Work to be completed
Extract every entry word for word. Skip the pictures.

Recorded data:
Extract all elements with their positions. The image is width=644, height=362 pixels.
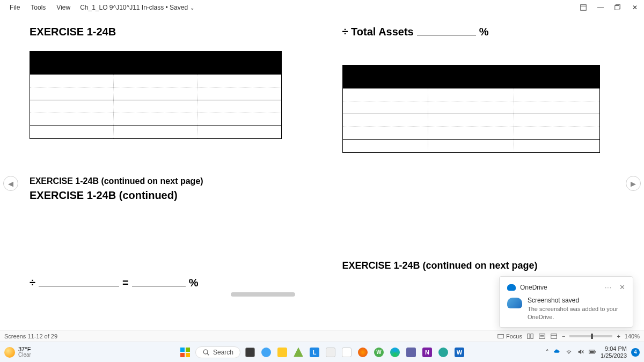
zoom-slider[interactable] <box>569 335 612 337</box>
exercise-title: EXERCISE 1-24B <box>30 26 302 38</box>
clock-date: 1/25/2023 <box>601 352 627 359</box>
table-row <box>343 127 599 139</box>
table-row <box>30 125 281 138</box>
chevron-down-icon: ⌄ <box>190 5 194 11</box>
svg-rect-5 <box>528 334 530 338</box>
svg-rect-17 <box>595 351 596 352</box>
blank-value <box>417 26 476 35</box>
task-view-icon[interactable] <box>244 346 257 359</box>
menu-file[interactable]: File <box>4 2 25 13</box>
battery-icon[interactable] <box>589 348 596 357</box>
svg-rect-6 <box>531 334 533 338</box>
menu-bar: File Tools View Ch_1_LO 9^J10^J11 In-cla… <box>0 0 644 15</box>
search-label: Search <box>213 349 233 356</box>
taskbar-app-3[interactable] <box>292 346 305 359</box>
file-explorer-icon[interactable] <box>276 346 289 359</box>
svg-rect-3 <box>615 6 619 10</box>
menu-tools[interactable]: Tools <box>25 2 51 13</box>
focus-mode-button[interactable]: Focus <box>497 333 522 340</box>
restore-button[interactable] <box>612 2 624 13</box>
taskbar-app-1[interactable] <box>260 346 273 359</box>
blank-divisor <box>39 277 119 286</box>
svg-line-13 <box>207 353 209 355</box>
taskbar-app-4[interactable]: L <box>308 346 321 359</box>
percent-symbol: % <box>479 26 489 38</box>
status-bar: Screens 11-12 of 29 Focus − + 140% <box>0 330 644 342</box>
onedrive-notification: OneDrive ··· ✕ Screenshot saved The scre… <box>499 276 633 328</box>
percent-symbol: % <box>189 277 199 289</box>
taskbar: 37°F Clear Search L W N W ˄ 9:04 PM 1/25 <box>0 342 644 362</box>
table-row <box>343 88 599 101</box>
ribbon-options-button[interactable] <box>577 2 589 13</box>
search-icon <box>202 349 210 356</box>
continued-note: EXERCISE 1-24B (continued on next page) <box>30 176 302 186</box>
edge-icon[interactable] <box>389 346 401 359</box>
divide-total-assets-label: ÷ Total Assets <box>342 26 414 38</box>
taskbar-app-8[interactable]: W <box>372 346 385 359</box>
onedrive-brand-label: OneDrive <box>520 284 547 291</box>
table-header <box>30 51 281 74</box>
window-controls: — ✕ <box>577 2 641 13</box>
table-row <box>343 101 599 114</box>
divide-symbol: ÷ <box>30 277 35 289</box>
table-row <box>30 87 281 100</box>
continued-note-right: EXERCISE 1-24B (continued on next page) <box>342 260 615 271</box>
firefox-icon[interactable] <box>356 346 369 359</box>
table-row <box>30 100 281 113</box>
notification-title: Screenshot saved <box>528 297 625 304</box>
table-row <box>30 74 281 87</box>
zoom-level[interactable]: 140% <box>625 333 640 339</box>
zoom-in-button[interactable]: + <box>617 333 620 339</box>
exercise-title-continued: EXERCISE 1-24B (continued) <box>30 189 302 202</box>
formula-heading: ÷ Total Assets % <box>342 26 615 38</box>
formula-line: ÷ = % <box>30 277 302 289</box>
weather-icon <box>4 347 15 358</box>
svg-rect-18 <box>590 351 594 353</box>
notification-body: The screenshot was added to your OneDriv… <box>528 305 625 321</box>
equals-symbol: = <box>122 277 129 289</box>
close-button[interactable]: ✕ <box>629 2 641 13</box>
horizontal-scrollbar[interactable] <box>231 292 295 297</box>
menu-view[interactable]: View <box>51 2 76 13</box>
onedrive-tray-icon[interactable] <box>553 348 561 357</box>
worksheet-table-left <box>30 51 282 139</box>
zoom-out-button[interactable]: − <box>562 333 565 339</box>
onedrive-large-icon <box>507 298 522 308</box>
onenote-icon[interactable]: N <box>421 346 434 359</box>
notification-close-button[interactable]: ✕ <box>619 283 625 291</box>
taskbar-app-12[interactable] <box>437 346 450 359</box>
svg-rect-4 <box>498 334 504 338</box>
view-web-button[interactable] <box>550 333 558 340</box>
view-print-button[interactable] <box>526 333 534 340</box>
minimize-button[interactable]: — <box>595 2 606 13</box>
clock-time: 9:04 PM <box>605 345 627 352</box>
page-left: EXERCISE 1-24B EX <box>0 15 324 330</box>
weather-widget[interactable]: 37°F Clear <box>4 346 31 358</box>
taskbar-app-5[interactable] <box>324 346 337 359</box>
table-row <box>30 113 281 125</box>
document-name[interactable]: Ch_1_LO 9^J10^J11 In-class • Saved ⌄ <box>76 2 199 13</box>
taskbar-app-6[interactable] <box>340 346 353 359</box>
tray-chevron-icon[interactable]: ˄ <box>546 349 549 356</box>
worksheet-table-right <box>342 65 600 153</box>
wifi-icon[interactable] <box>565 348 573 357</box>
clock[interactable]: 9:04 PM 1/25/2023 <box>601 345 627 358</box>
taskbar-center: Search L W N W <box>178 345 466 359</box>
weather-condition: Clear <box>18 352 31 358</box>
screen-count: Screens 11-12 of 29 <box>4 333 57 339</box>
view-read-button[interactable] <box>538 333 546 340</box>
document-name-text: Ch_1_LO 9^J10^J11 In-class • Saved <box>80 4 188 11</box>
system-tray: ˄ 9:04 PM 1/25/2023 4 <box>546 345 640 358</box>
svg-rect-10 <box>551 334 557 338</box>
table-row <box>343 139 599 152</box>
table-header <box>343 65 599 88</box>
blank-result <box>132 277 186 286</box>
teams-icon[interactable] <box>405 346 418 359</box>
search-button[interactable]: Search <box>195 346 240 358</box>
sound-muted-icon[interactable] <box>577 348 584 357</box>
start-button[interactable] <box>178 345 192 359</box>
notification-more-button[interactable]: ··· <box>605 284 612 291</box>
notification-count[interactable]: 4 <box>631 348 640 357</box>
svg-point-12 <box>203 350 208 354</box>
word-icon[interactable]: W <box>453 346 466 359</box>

Result below
Extract all elements with their positions. The image is width=644, height=362 pixels.
zoom-slider[interactable] <box>569 335 612 337</box>
exercise-title: EXERCISE 1-24B <box>30 26 302 38</box>
clock-date: 1/25/2023 <box>601 352 627 359</box>
table-row <box>343 127 599 139</box>
table-row <box>30 125 281 138</box>
chevron-down-icon: ⌄ <box>190 5 194 11</box>
svg-rect-5 <box>528 334 530 338</box>
svg-rect-17 <box>595 351 596 352</box>
blank-value <box>417 26 476 35</box>
task-view-icon[interactable] <box>244 346 257 359</box>
menu-file[interactable]: File <box>4 2 25 13</box>
battery-icon[interactable] <box>589 348 596 357</box>
svg-rect-6 <box>531 334 533 338</box>
menu-bar: File Tools View Ch_1_LO 9^J10^J11 In-cla… <box>0 0 644 15</box>
search-label: Search <box>213 349 233 356</box>
taskbar-app-3[interactable] <box>292 346 305 359</box>
file-explorer-icon[interactable] <box>276 346 289 359</box>
svg-rect-3 <box>615 6 619 10</box>
menu-tools[interactable]: Tools <box>25 2 51 13</box>
focus-mode-button[interactable]: Focus <box>497 333 522 340</box>
restore-button[interactable] <box>612 2 624 13</box>
taskbar-app-1[interactable] <box>260 346 273 359</box>
blank-divisor <box>39 277 119 286</box>
svg-line-13 <box>207 353 209 355</box>
taskbar-app-4[interactable]: L <box>308 346 321 359</box>
percent-symbol: % <box>479 26 489 38</box>
status-bar: Screens 11-12 of 29 Focus − + 140% <box>0 330 644 342</box>
onedrive-notification: OneDrive ··· ✕ Screenshot saved The scre… <box>499 276 633 328</box>
percent-symbol: % <box>189 277 199 289</box>
taskbar: 37°F Clear Search L W N W ˄ 9:04 PM 1/25 <box>0 342 644 362</box>
table-row <box>343 88 599 101</box>
ribbon-options-button[interactable] <box>577 2 589 13</box>
search-icon <box>202 349 210 356</box>
continued-note: EXERCISE 1-24B (continued on next page) <box>30 176 302 186</box>
edge-icon[interactable] <box>389 346 401 359</box>
divide-total-assets-label: ÷ Total Assets <box>342 26 414 38</box>
taskbar-app-8[interactable]: W <box>372 346 385 359</box>
onedrive-brand-label: OneDrive <box>520 284 547 291</box>
table-header <box>30 51 281 74</box>
window-controls: — ✕ <box>577 2 641 13</box>
table-row <box>343 101 599 114</box>
divide-symbol: ÷ <box>30 277 35 289</box>
table-row <box>30 87 281 100</box>
continued-note-right: EXERCISE 1-24B (continued on next page) <box>342 260 615 271</box>
firefox-icon[interactable] <box>356 346 369 359</box>
table-row <box>30 100 281 113</box>
notification-title: Screenshot saved <box>528 297 625 304</box>
table-row <box>30 74 281 87</box>
zoom-level[interactable]: 140% <box>625 333 640 339</box>
zoom-in-button[interactable]: + <box>617 333 620 339</box>
exercise-title-continued: EXERCISE 1-24B (continued) <box>30 189 302 202</box>
formula-heading: ÷ Total Assets % <box>342 26 615 38</box>
formula-line: ÷ = % <box>30 277 302 289</box>
weather-icon <box>4 347 15 358</box>
svg-rect-18 <box>590 351 594 353</box>
notification-body: The screenshot was added to your OneDriv… <box>528 305 625 321</box>
equals-symbol: = <box>122 277 129 289</box>
close-button[interactable]: ✕ <box>629 2 641 13</box>
horizontal-scrollbar[interactable] <box>231 292 295 297</box>
menu-view[interactable]: View <box>51 2 76 13</box>
onedrive-tray-icon[interactable] <box>553 348 561 357</box>
worksheet-table-left <box>30 51 282 139</box>
zoom-out-button[interactable]: − <box>562 333 565 339</box>
onedrive-large-icon <box>507 298 522 308</box>
onenote-icon[interactable]: N <box>421 346 434 359</box>
notification-close-button[interactable]: ✕ <box>619 283 625 291</box>
taskbar-app-12[interactable] <box>437 346 450 359</box>
svg-rect-4 <box>498 334 504 338</box>
view-web-button[interactable] <box>550 333 558 340</box>
view-print-button[interactable] <box>526 333 534 340</box>
minimize-button[interactable]: — <box>595 2 606 13</box>
clock-time: 9:04 PM <box>605 345 627 352</box>
page-left: EXERCISE 1-24B EX <box>0 15 324 330</box>
weather-widget[interactable]: 37°F Clear <box>4 346 31 358</box>
taskbar-app-5[interactable] <box>324 346 337 359</box>
table-row <box>30 113 281 125</box>
document-name[interactable]: Ch_1_LO 9^J10^J11 In-class • Saved ⌄ <box>76 2 199 13</box>
taskbar-app-6[interactable] <box>340 346 353 359</box>
tray-chevron-icon[interactable]: ˄ <box>546 349 549 356</box>
worksheet-table-right <box>342 65 600 153</box>
wifi-icon[interactable] <box>565 348 573 357</box>
clock[interactable]: 9:04 PM 1/25/2023 <box>601 345 627 358</box>
taskbar-center: Search L W N W <box>178 345 466 359</box>
weather-condition: Clear <box>18 352 31 358</box>
screen-count: Screens 11-12 of 29 <box>4 333 57 339</box>
view-read-button[interactable] <box>538 333 546 340</box>
document-name-text: Ch_1_LO 9^J10^J11 In-class • Saved <box>80 4 188 11</box>
system-tray: ˄ 9:04 PM 1/25/2023 4 <box>546 345 640 358</box>
svg-rect-10 <box>551 334 557 338</box>
table-row <box>343 139 599 152</box>
table-header <box>343 65 599 88</box>
blank-result <box>132 277 186 286</box>
teams-icon[interactable] <box>405 346 418 359</box>
search-button[interactable]: Search <box>195 346 240 358</box>
sound-muted-icon[interactable] <box>577 348 584 357</box>
start-button[interactable] <box>178 345 192 359</box>
notification-more-button[interactable]: ··· <box>605 284 612 291</box>
notification-count[interactable]: 4 <box>631 348 640 357</box>
svg-point-12 <box>203 350 208 354</box>
word-icon[interactable]: W <box>453 346 466 359</box>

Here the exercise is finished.